On the way to school, Tara says that she has had a reoccurring dream. “Daddy came home!” Quinn says excitedly “I had the same dream, Daddy is a little different but he still has the funny in him.”
“Wow, That’s great because re-occurring dreams are more likely to come true.” I say. “If you believe it, your belief will help make it happen. The future may not look exactly like is was in your dream but it will feel the same way.”
“Yes”, I said, “Daddy will be a little different, it may not be a big change but Daddy will still his funny in him and his love for you.” No matter what happens I know deep down you will still be you and we will still love you.
As I walk to work with Annie, I think about the life of a single parent. I can’t imagine how tough it must be to parent by yourself. I don’t think I could do this for long ... I can do it for now … But you need to come back. There are so many things we need you for.
Sarah, a fellow mother at the school, sent me a beautiful letter. She talked about how she had found that parenting has helped her to live in the moment. She enclosed a bread tag that had the date ‘Apr 29’ on it. This is her son’s birth date. She had crossed paths with the tag before his birth and found it later and kept it for the next 17 months. She reflected that one never knows what the momentous dates will be it your life.
I guess you just have to have faith that there will be momentous dates. Parenting trains you to take time to live in the moment and experience the momentous times. I have definitely found this to be true. There have been far more moments since Tara and Quinn have entered our lives. These moments are vivid with a clarity to them that makes you glad to be living.
Certainly, I believe that, these times have enabled me to learn more from parenting Tara and Quinn then they could possibly have learned from me.
It seems that I am often asked, “What’s it’s like to be back to work?” In a nutshell, it’s easy. It’s what I know. I love my work and I love the people I work with. My coworkers make it good. Even a busy day like today, with an emergency in the middle of a booked day. It was still good. There is no time to think about personal life too much. It’s an escape.
When Tara and Quinn were young and I was still trying to figure out how to parent them and keep my sanity. I would welcome a day back at work. It was like a vacation from my stressful parent job. I didn’t have the confidence and honed skills of parenting yet. I did at work.
Today was a busy day. We had a majestic Lab come in, she had collapsed and was in stock. On the surface it looked like trauma, but after some blood tests it looked more like a poisoning. Possibly, it was a mushroom toxin affecting the liver. The dog’s people were completely taken off guard. She was running like the wind yesterday, playing and having fun. Today she was dying. Her prognosis was guarded and recovery may not be complete. Oh boy, that’s sounds too familiar. I felt so bad for them. We had to euthanize her.
After work, I pick tomatoes and start to organ-size the garage to get it ready for winter. This is a job I have wanting to do for a long time.
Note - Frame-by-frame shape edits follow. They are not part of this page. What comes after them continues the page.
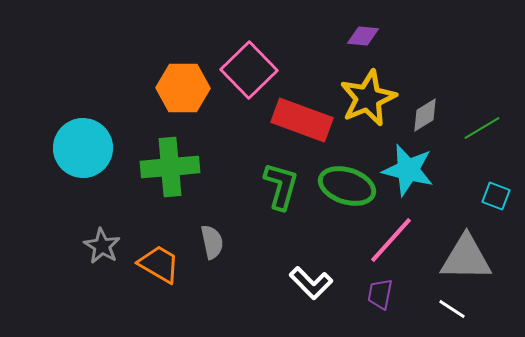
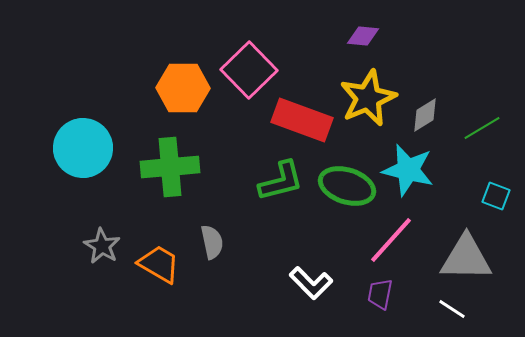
green L-shape: moved 5 px up; rotated 60 degrees clockwise
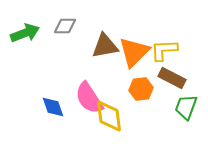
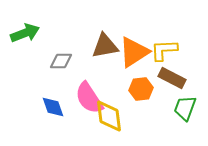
gray diamond: moved 4 px left, 35 px down
orange triangle: rotated 12 degrees clockwise
green trapezoid: moved 1 px left, 1 px down
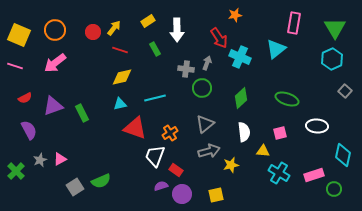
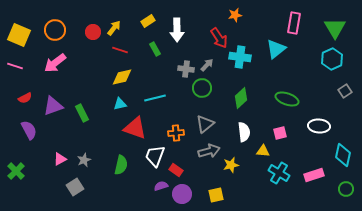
cyan cross at (240, 57): rotated 15 degrees counterclockwise
gray arrow at (207, 63): moved 2 px down; rotated 24 degrees clockwise
gray square at (345, 91): rotated 16 degrees clockwise
white ellipse at (317, 126): moved 2 px right
orange cross at (170, 133): moved 6 px right; rotated 28 degrees clockwise
gray star at (40, 160): moved 44 px right
green semicircle at (101, 181): moved 20 px right, 16 px up; rotated 54 degrees counterclockwise
green circle at (334, 189): moved 12 px right
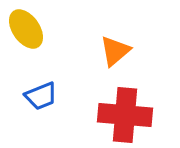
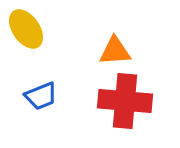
orange triangle: rotated 36 degrees clockwise
red cross: moved 14 px up
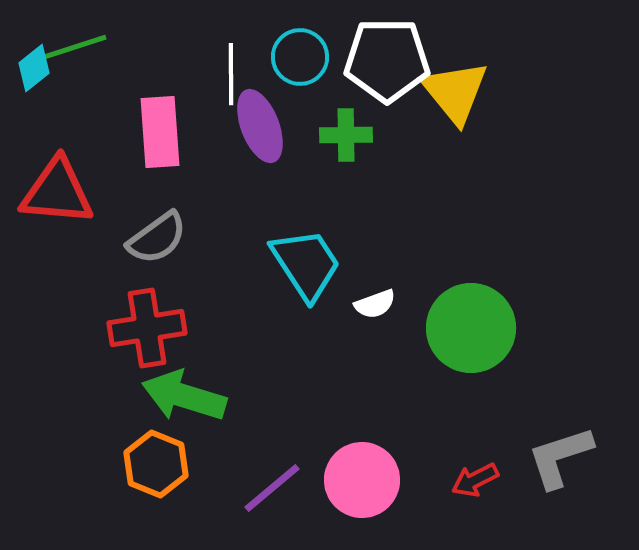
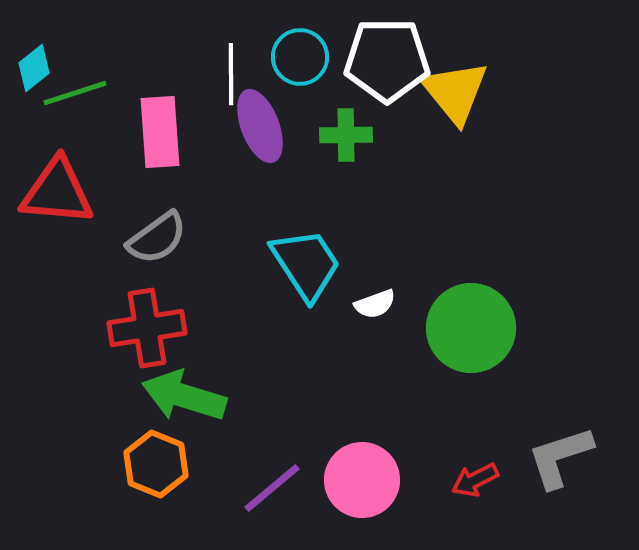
green line: moved 46 px down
I find peace in creating a little order. It’s therapeutic for me. Actually, it’s more like a feeble attempt to gain a little control over my life. Either way I do feel good doing it.
At bedtime, Quinn picks out the book: ‘The Value of Humor, The Story of Will Rogers’. I asked “Quinn, do you know what humor means.” “Yep!” He says “Dad has humor, His is funniness.”
Quinn really loves your sense of humor. I think he is more worried about it then anything. I can see his sense of humor emerging now and I expect he will be a good student of yours in the years to come. But for now, he is happy being the president of your funny fan club.